Weak Demand and Declining Orders
The third-quarter report revealed a revenue of €7.47 billion, reflecting a 12% increase as ASML bounced back from a prior cyclical downturn. Additionally, earnings per share rose from €4.81 to €5.28, indicating some operational resilience. However, the crux of the disappointment lay in the company’s forward-looking indicators. New bookings for the quarter totaled only $2.6 billion, a stark reflection of weak demand that fell short of analyst expectations. This figure represents only half of what analysts had forecasted, underscoring a concerning trend driven by diminished orders from China and a slower-than-anticipated recovery in the investment cycle.
As a leading lithography equipment supplier and the sole manufacturer of extreme ultraviolet lithography (EUV) tools, ASML’s struggles resonate deeply within the semiconductor industry. CEO Christoph Foiret highlighted that the anticipated recovery appears to be more gradual than previously expected, indicating that customer caution might persist through 2025.
Downgrading Revenue Projections
In light of the declining orders, ASML has revised its revenue guidance for 2025 downward. Previously, the company projected revenues between €30 billion and €40 billion but has since adjusted this to a more conservative range of €30 billion to €35 billion. Furthermore, the gross margin estimate has also been tempered, now anticipated to be between 51% and 53%, below previous expectations.

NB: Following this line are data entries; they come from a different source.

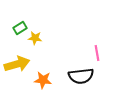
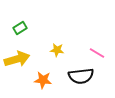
yellow star: moved 22 px right, 12 px down
pink line: rotated 49 degrees counterclockwise
yellow arrow: moved 5 px up
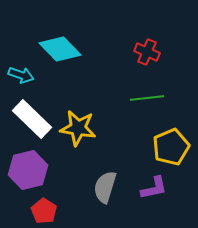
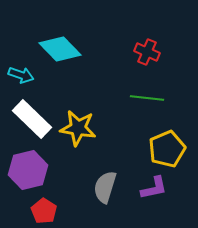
green line: rotated 12 degrees clockwise
yellow pentagon: moved 4 px left, 2 px down
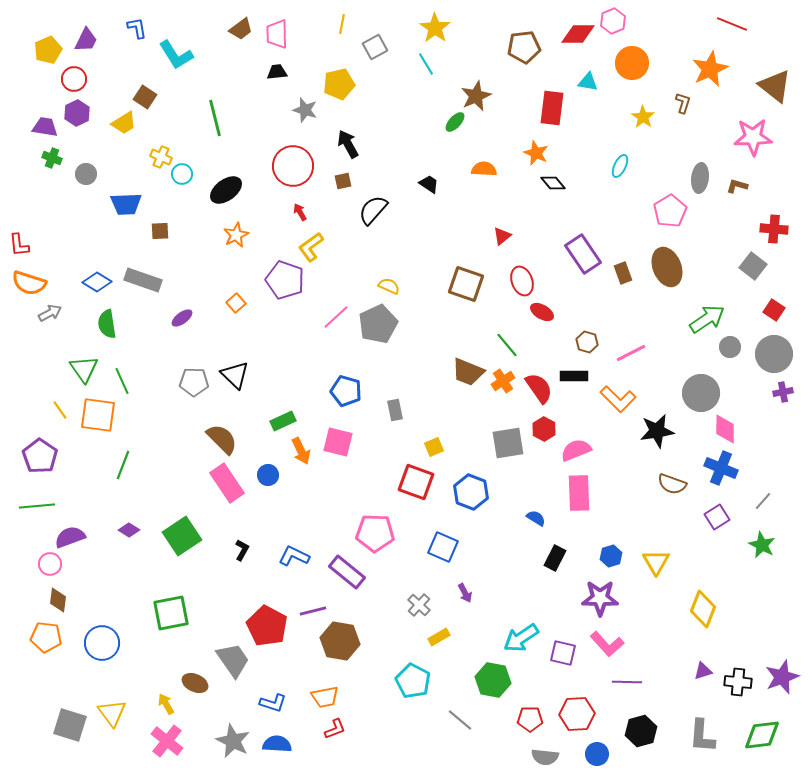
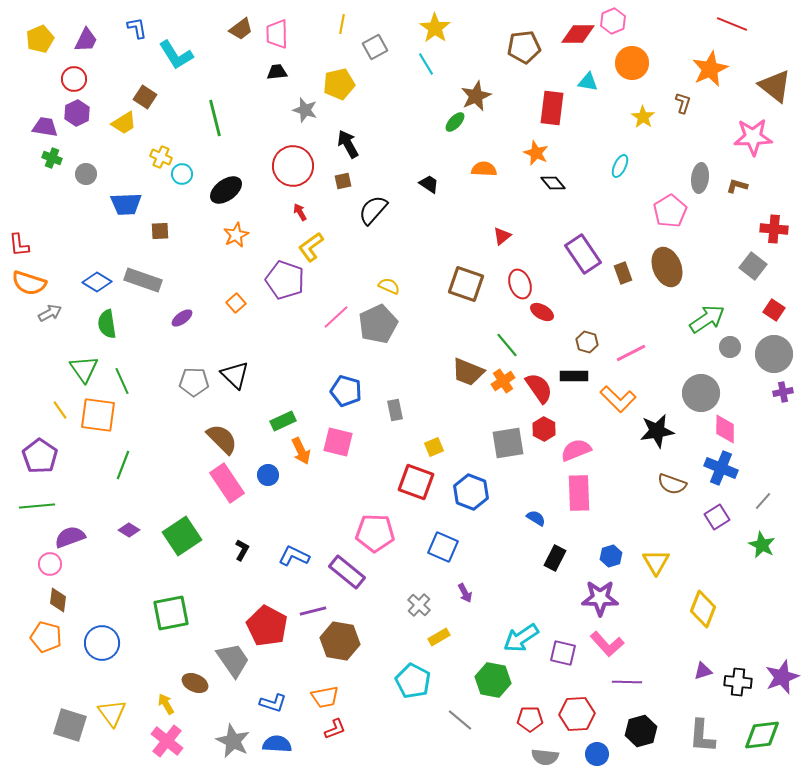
yellow pentagon at (48, 50): moved 8 px left, 11 px up
red ellipse at (522, 281): moved 2 px left, 3 px down
orange pentagon at (46, 637): rotated 8 degrees clockwise
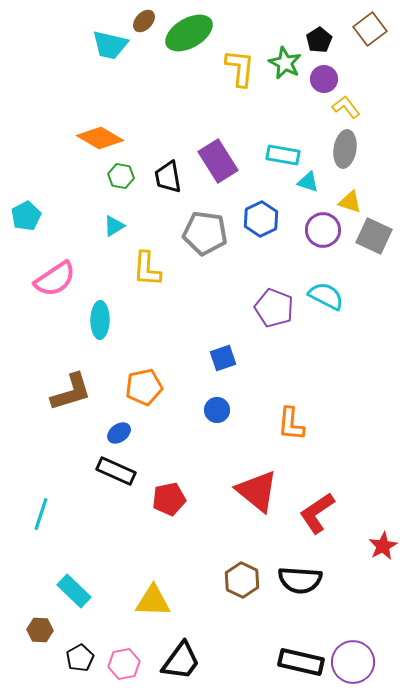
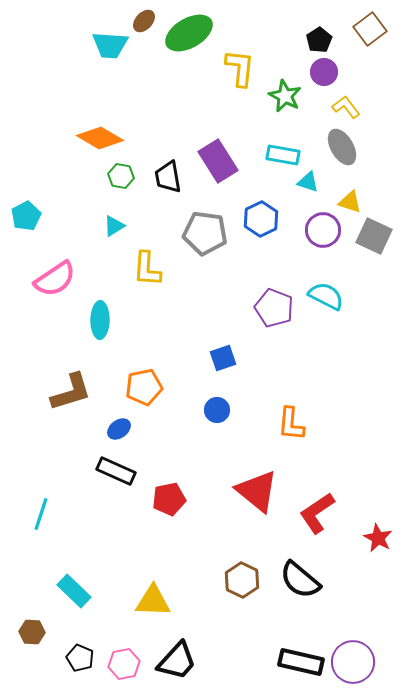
cyan trapezoid at (110, 45): rotated 9 degrees counterclockwise
green star at (285, 63): moved 33 px down
purple circle at (324, 79): moved 7 px up
gray ellipse at (345, 149): moved 3 px left, 2 px up; rotated 39 degrees counterclockwise
blue ellipse at (119, 433): moved 4 px up
red star at (383, 546): moved 5 px left, 8 px up; rotated 16 degrees counterclockwise
black semicircle at (300, 580): rotated 36 degrees clockwise
brown hexagon at (40, 630): moved 8 px left, 2 px down
black pentagon at (80, 658): rotated 20 degrees counterclockwise
black trapezoid at (181, 661): moved 4 px left; rotated 6 degrees clockwise
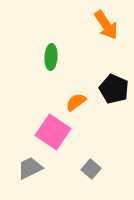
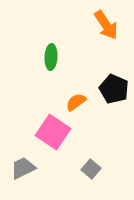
gray trapezoid: moved 7 px left
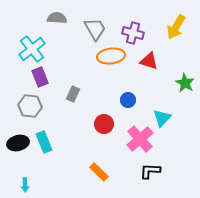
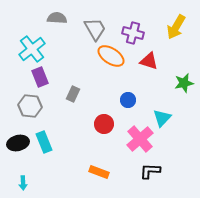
orange ellipse: rotated 40 degrees clockwise
green star: moved 1 px left; rotated 30 degrees clockwise
orange rectangle: rotated 24 degrees counterclockwise
cyan arrow: moved 2 px left, 2 px up
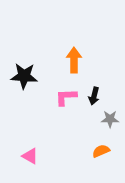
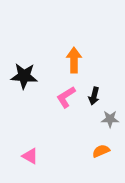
pink L-shape: rotated 30 degrees counterclockwise
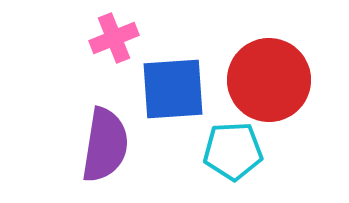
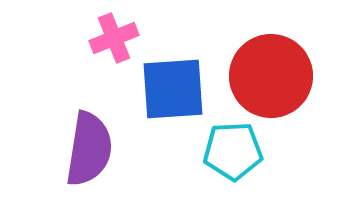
red circle: moved 2 px right, 4 px up
purple semicircle: moved 16 px left, 4 px down
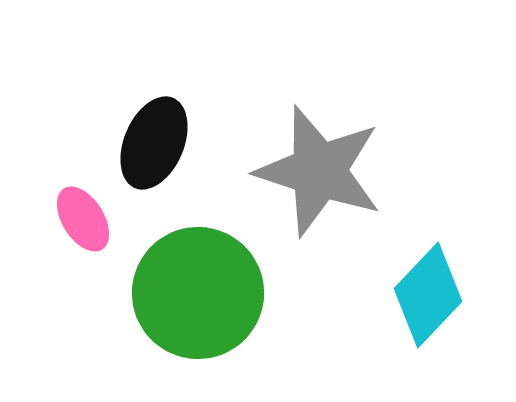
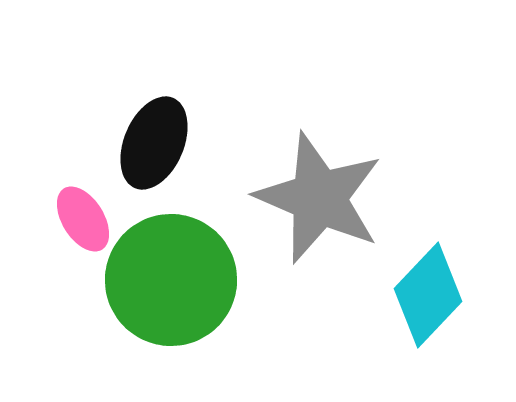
gray star: moved 27 px down; rotated 5 degrees clockwise
green circle: moved 27 px left, 13 px up
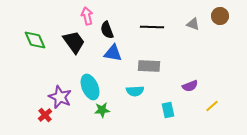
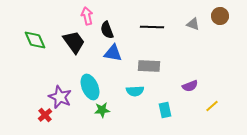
cyan rectangle: moved 3 px left
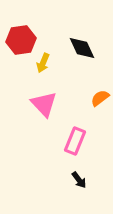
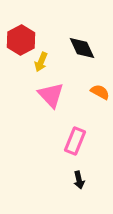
red hexagon: rotated 20 degrees counterclockwise
yellow arrow: moved 2 px left, 1 px up
orange semicircle: moved 6 px up; rotated 66 degrees clockwise
pink triangle: moved 7 px right, 9 px up
black arrow: rotated 24 degrees clockwise
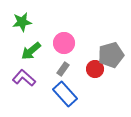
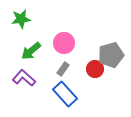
green star: moved 1 px left, 3 px up
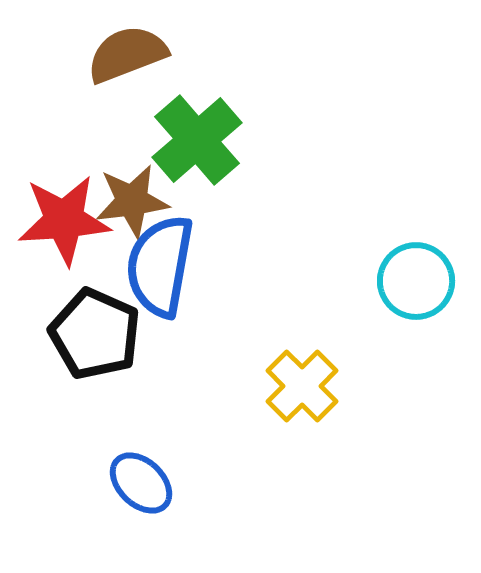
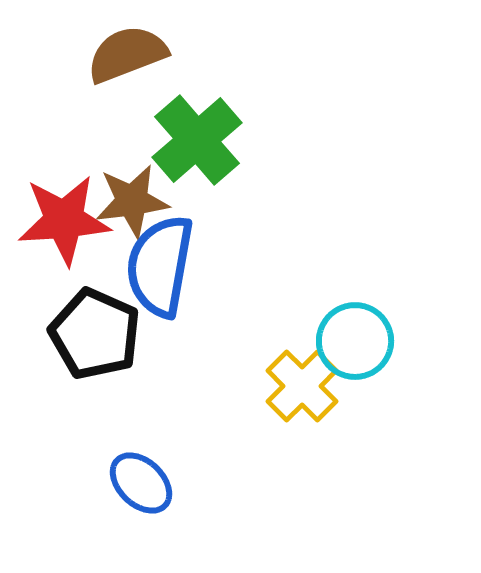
cyan circle: moved 61 px left, 60 px down
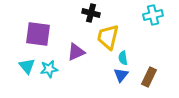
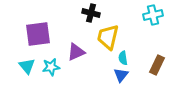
purple square: rotated 16 degrees counterclockwise
cyan star: moved 2 px right, 2 px up
brown rectangle: moved 8 px right, 12 px up
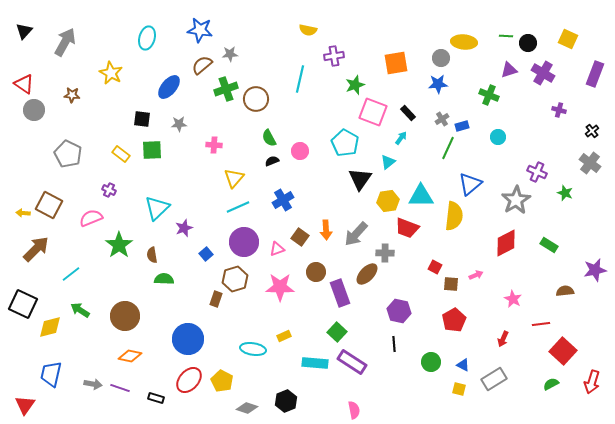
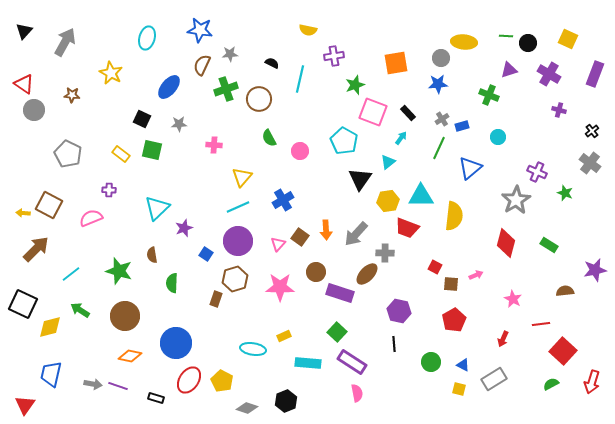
brown semicircle at (202, 65): rotated 25 degrees counterclockwise
purple cross at (543, 73): moved 6 px right, 1 px down
brown circle at (256, 99): moved 3 px right
black square at (142, 119): rotated 18 degrees clockwise
cyan pentagon at (345, 143): moved 1 px left, 2 px up
green line at (448, 148): moved 9 px left
green square at (152, 150): rotated 15 degrees clockwise
black semicircle at (272, 161): moved 98 px up; rotated 48 degrees clockwise
yellow triangle at (234, 178): moved 8 px right, 1 px up
blue triangle at (470, 184): moved 16 px up
purple cross at (109, 190): rotated 24 degrees counterclockwise
purple circle at (244, 242): moved 6 px left, 1 px up
red diamond at (506, 243): rotated 48 degrees counterclockwise
green star at (119, 245): moved 26 px down; rotated 20 degrees counterclockwise
pink triangle at (277, 249): moved 1 px right, 5 px up; rotated 28 degrees counterclockwise
blue square at (206, 254): rotated 16 degrees counterclockwise
green semicircle at (164, 279): moved 8 px right, 4 px down; rotated 90 degrees counterclockwise
purple rectangle at (340, 293): rotated 52 degrees counterclockwise
blue circle at (188, 339): moved 12 px left, 4 px down
cyan rectangle at (315, 363): moved 7 px left
red ellipse at (189, 380): rotated 8 degrees counterclockwise
purple line at (120, 388): moved 2 px left, 2 px up
pink semicircle at (354, 410): moved 3 px right, 17 px up
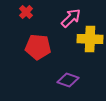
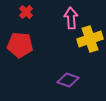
pink arrow: rotated 50 degrees counterclockwise
yellow cross: rotated 20 degrees counterclockwise
red pentagon: moved 18 px left, 2 px up
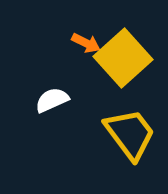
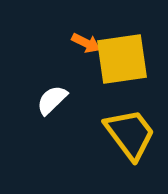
yellow square: moved 1 px left, 1 px down; rotated 34 degrees clockwise
white semicircle: rotated 20 degrees counterclockwise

Compounding these issues, ASML surprised investors by releasing its earnings report a day earlier than scheduled, attributing the timing to a technical error. This move added to the uncertainty surrounding the stock and investor sentiment.
What Lies Ahead for ASML?
Despite the current setbacks, ASML’s situation seems more like a temporary hurdle rather than a permanent downturn. Management has indicated that some orders have been pushed forward to 2026, and there remains a strong demand related to AI technology, which could lead to potential acceleration in growth.
The influx of billions into chip manufacturing, driven by the Chips Act and organic growth, positions ASML to eventually benefit from this momentum. However, the recent downturn in orders is certainly disappointing. For investors, this may represent an opportunity to acquire stock at a lower price, allowing them to capitalize on ASML’s future growth potential as the market adjusts to these new realities.
In summary, while ASML’s recent performance has raised alarms, the company’s strong position in the semiconductor supply chain and ongoing developments in AI and chip manufacturing could pave the way for recovery. With investors looking for potential bargains, ASML remains a stock to watch closely in the coming months.